Below are the entries; count how many lines contain the word "teal" and reply with that number alone.
○ ○ ○ ○ ○ ○ ○
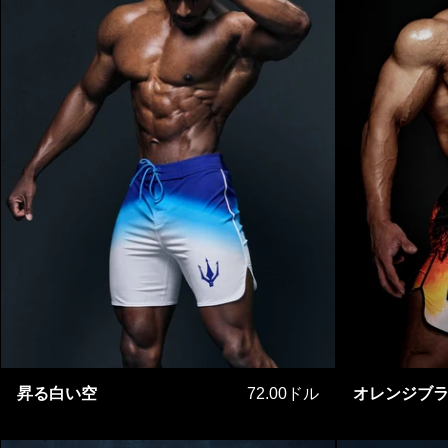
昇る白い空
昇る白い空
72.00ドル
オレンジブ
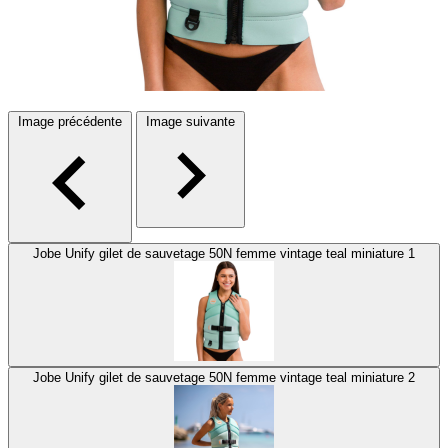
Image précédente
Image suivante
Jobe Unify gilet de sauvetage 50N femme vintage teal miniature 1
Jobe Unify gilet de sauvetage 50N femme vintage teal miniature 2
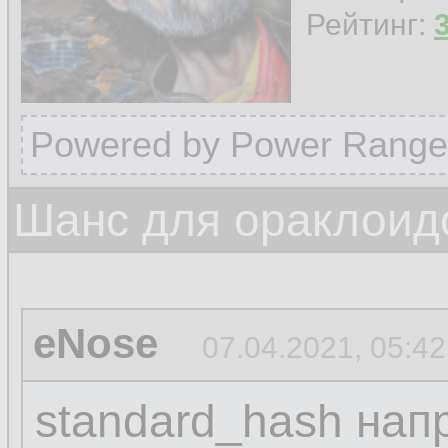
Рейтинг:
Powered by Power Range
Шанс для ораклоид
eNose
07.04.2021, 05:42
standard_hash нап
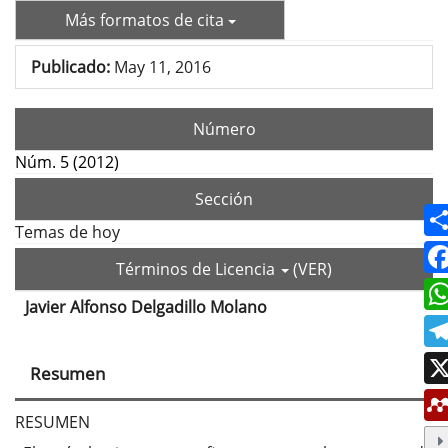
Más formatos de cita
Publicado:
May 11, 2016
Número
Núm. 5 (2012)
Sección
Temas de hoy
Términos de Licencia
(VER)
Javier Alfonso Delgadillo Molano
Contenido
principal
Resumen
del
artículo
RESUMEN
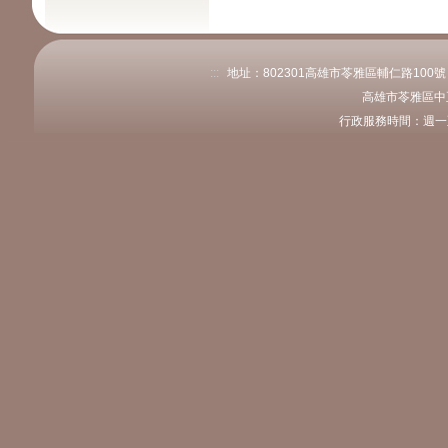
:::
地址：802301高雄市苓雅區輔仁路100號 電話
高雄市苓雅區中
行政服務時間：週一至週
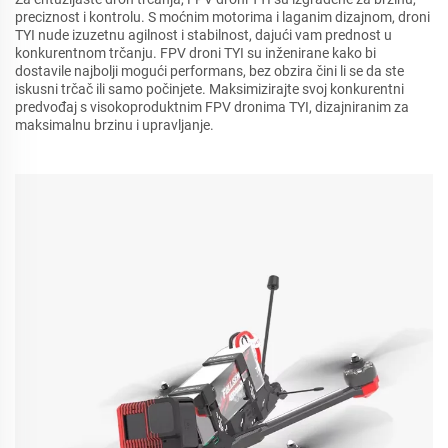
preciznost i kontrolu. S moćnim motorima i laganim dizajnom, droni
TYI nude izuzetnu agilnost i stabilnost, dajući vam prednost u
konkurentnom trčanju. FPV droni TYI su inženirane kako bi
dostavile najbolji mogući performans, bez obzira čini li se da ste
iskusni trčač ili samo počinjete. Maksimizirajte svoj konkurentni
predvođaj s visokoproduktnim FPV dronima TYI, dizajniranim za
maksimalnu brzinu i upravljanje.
○ ○ ○ ○ ○ ○ ○
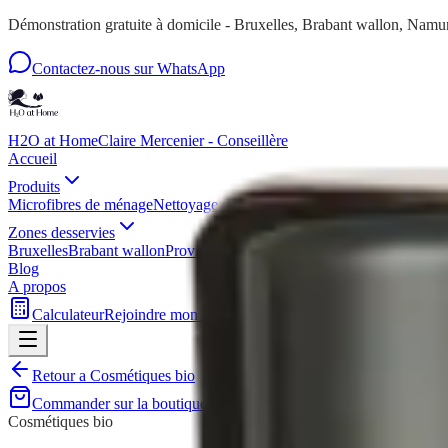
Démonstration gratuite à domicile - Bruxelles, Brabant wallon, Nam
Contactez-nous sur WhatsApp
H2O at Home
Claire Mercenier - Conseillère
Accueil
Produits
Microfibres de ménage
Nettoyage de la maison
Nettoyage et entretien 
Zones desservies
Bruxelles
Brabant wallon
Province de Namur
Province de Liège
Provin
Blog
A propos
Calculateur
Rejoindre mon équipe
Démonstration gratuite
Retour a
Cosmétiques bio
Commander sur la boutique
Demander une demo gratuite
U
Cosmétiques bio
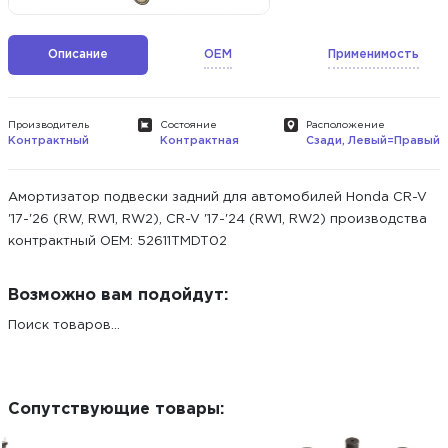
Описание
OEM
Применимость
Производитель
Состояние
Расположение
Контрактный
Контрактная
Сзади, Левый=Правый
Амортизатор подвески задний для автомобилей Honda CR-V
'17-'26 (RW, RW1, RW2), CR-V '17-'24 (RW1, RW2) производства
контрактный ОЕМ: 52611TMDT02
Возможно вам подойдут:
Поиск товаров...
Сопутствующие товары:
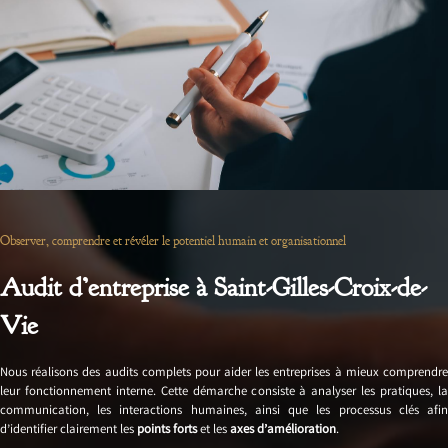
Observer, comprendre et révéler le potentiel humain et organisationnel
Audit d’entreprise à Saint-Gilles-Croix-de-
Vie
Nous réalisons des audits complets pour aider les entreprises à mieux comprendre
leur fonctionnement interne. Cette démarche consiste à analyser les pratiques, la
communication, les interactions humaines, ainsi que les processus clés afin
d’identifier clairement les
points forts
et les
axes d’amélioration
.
○ ○ ○ ○ ○ ○ ○
WRITTEN SOLUTION: 2